Phosphatidic acid analysis

Phosphatidic acid was measured in hippocampus extracts and in endothelial cells extracts using a commercial assay (PromoKine, #PK-CA577-K748) exactly following the protocol of the vendor. Hippocampus was removed, homogenized by tip sonication in 200 μL H2O and extracted in 750 μL CHCl3:CH3OH:12 N HCl (2:4:0.1, v:v:v) and each 250 μL CHCl3 and 1 M NaCl. Samples were vortexed and centrifuged for 5 min at 14,000 rpm to separate phases, the organic phase was dried in a SpeedVac, samples were dissolved in 5% Triton X-100, and the reaction was started by addition of a phosphatidic acid converter. The converter hydrolyzes phosphatidic acid to an intermediate that is converted to a fluorescence substrate in the presence of the provided enzyme mix. Samples were analyzed in a fluorescence reader at excitation/emission of 535/587 nm. The amount of phosphatidic acid was calculated by comparison to a standard curve.

Protein measurements

Protein was measured employing the BioRad Protein Assay Dye (#500,006) from aliquots of the hippocampus homogenates or lysates or exosome preparations to normalize the samples.

Behavioral studies

Behavioral testing was performed between 3:00 p.m. and 6:00 p.m. under diffuse indirect room light. All tests were performed on separate days. If appropriate, animals were tracked with a video camera (Noldus Systems, Worpswede, Germany). For the novelty-suppressed feeding test (latency to feed), mice were fasted for 24 h, placed in a new environment containing one piece of food on a small piece of white paper in the middle of the arena, and the time until mice began eating was recorded. For the light/dark box test, mice were placed in a dark and safe compartment that was connected via a 5-cm × 5-cm rounded-corner aperture to an illuminated, open, and thus aversive area. The time that the mouse spent in each of the separate compartments was measured. In the open-field arena test, the mice were released near the wall of a 50-cm × 50-cm white plastic cage with sidewalls 30 cm high. Animals were observed for 30 min, and the time during which the animal was more than 10 cm away from the wall was recorded. In the coat state test, the appearance of the coat (groomed vs unkempt coat) was scored on the head, neck, back, and ventrum with either 0 for normal status or 1 for unkempt status. For the forced swim test, mice were placed in a cylinder filled with water (21–23 °C) for 15 min. After 24 h, the mice were again placed in a water-filled cylinder for 6 min, and the time of mobility or immobility during the last 4 min of the second trial was recorded. Mice were judged immobile when they moved only to keep their heads above water.
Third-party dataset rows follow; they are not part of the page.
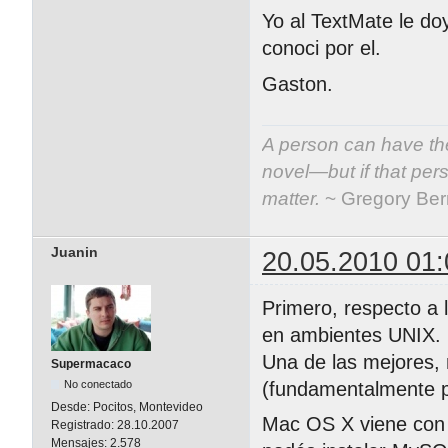
Yo al TextMate le do
conoci por el.
Gaston.
A person can have the
novel—but if that per
matter.
~ Gregory Be
Juanin
20.05.2010 01:
Primero, respecto a 
en ambientes UNIX.
Una de las mejores, 
Supermacaco
No conectado
(fundamentalmente p
Desde:
Pocitos, Montevideo
Mac OS X viene con 
Registrado:
28.10.2007
Mensajes:
2.578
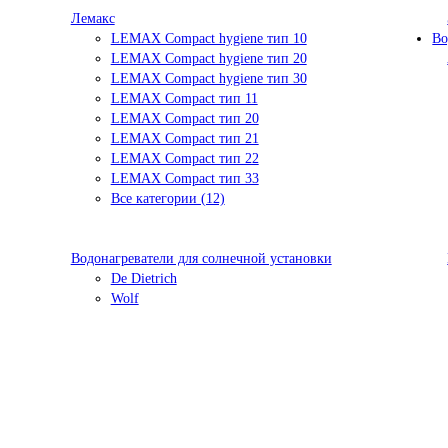
Лемакс
LEMAX Compact hygiene тип 10
Во
LEMAX Compact hygiene тип 20
LEMAX Compact hygiene тип 30
LEMAX Compact тип 11
LEMAX Compact тип 20
LEMAX Compact тип 21
LEMAX Compact тип 22
LEMAX Compact тип 33
Все категории (12)
Водонагреватели для солнечной установки
De Dietrich
Wolf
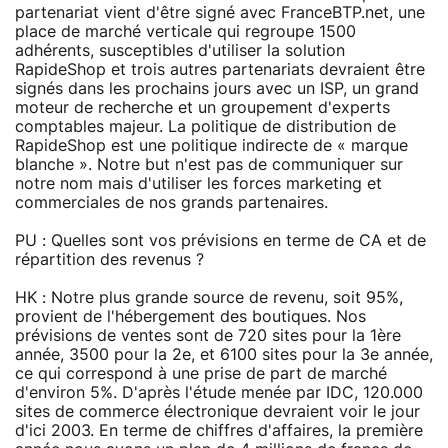
partenariat vient d'être signé avec FranceBTP.net, une
place de marché verticale qui regroupe 1500
adhérents, susceptibles d'utiliser la solution
RapideShop et trois autres partenariats devraient être
signés dans les prochains jours avec un ISP, un grand
moteur de recherche et un groupement d'experts
comptables majeur. La politique de distribution de
RapideShop est une politique indirecte de « marque
blanche ». Notre but n'est pas de communiquer sur
notre nom mais d'utiliser les forces marketing et
commerciales de nos grands partenaires.
PU : Quelles sont vos prévisions en terme de CA et de
répartition des revenus ?
HK : Notre plus grande source de revenu, soit 95%,
provient de l'hébergement des boutiques. Nos
prévisions de ventes sont de 720 sites pour la 1ère
année, 3500 pour la 2e, et 6100 sites pour la 3e année,
ce qui correspond à une prise de part de marché
d'environ 5%. D'après l'étude menée par IDC, 120.000
sites de commerce électronique devraient voir le jour
d'ici 2003. En terme de chiffres d'affaires, la première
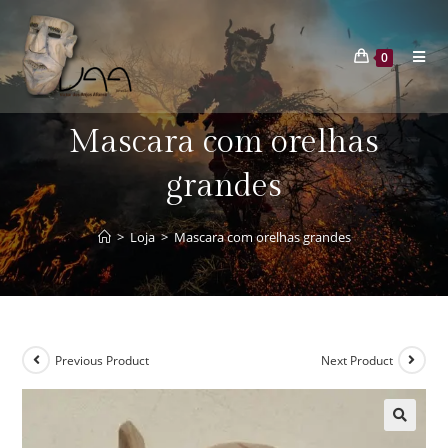
0
Mascara com orelhas
grandes
>
Loja
>
Mascara com orelhas grandes
Previous Product
Next Product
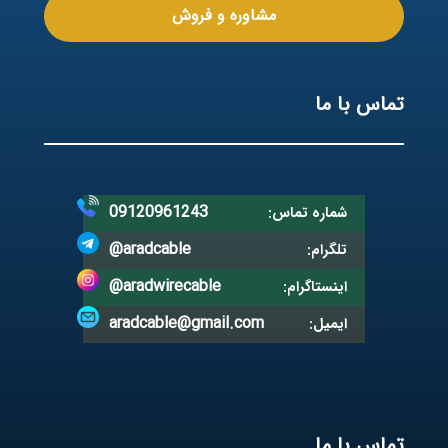
مشاوره و فروش
تماس با ما
09120961243
شماره تماس:
@aradcable
تلگرام:
@aradwirecable
اینستاگرام:
aradcable@gmail.com
ایمیل:
تماس با ما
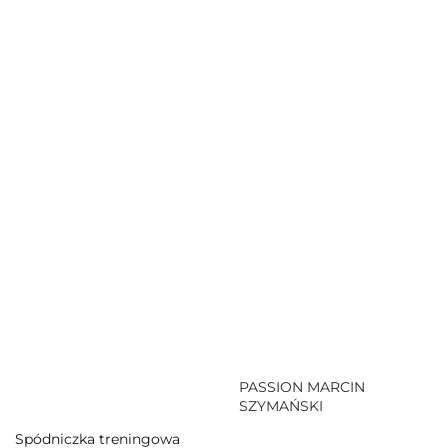
PASSION MARCIN
SZYMAŃSKI
Spódniczka treningowa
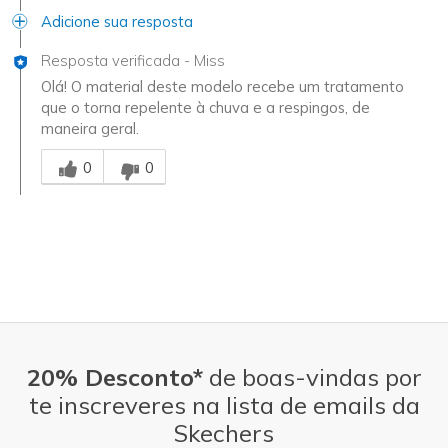
Adicione sua resposta
Resposta verificada
-
Miss
Olá! O material deste modelo recebe um tratamento
que o torna repelente à chuva e a respingos, de
maneira geral.
Essa resposta foi útil para você
0
0
20% Desconto*
de boas-vindas por
te inscreveres na lista de emails da
Skechers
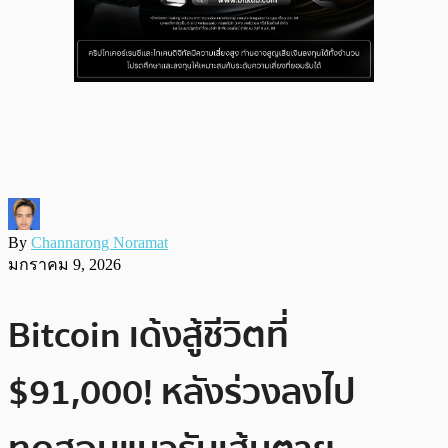
By
Channarong Noramat
มกราคม 9, 2026
Bitcoin เด้งสู้ชีวิตที่
$91,000! หลังร่วงลงไป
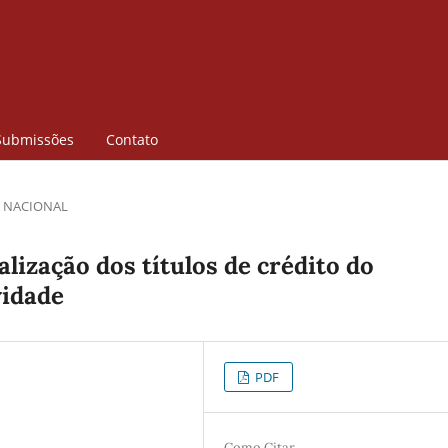
Submissões
Contato
 NACIONAL
lização dos títulos de crédito do
vidade
PDF
Como Citar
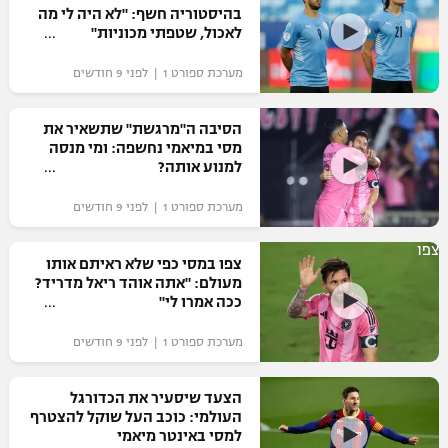
בהיסטוריה חשף: "לא היה לי מה
לאכול, שטפתי מכוניות"
מערכת ספורט 1 | לפני 9 חודשים
הסיבה ה"מרגשת" שתשאיר את
מסי במיאמי נחשפה: ומי מנסה
למנוע אותה?
מערכת ספורט 1 | לפני 9 חודשים
צפו
צפו במסי כפי שלא ראיתם אותו
מעולם: "אתה אוהד ריאל מדריד?
ככה אמרו לי"
מערכת ספורט 1 | לפני 9 חודשים
הצעד שיסעיר את הכדורגל
העולמי: כוכב העל שוקל להצטרף
למסי באינטר מיאמי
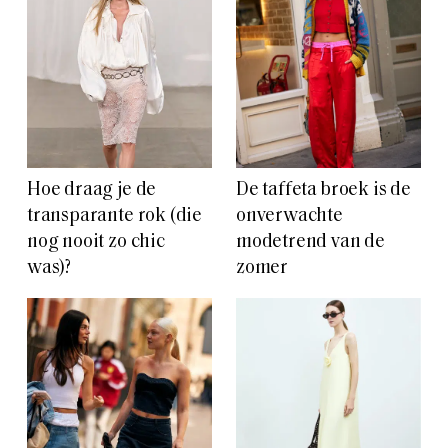
Hoe draag je de
De taffeta broek is de
transparante rok (die
onverwachte
nog nooit zo chic
modetrend van de
was)?
zomer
Quantification and statistical analysis

Data are expressed as arithmetic means ± SD. For the comparison of continuous variables from independent groups with one variable (treatment), we used one-way ANOVA followed by post hoc Tukey test for all pairwise comparisons, applying the Bonferroni correction for multiple testing. The P-values for the pairwise comparisons were calculated after Bonferroni correction. We tested all values for normal distribution and similar variances. For the analysis of groups with 2 variables (treatment and genotype), we used one-way ANOVA and post hoc Tukey test for multiple comparison. Statistical significance was set at a P-value of 0.05 or lower (two-tailed). The sample size planning was based on the results of two-sided Wilcoxon-Mann–Whitney tests (free software: G*Power, Version 3.1.7, University of Duesseldorf, Germany).

To avoid bias during analysis, investigators were blinded to the identity results of histological samples and animals. Animals were randomly assigned to cages by a technician who was not involved in the experiments prior to the experiments. Cages were randomly assigned to the various experimental groups.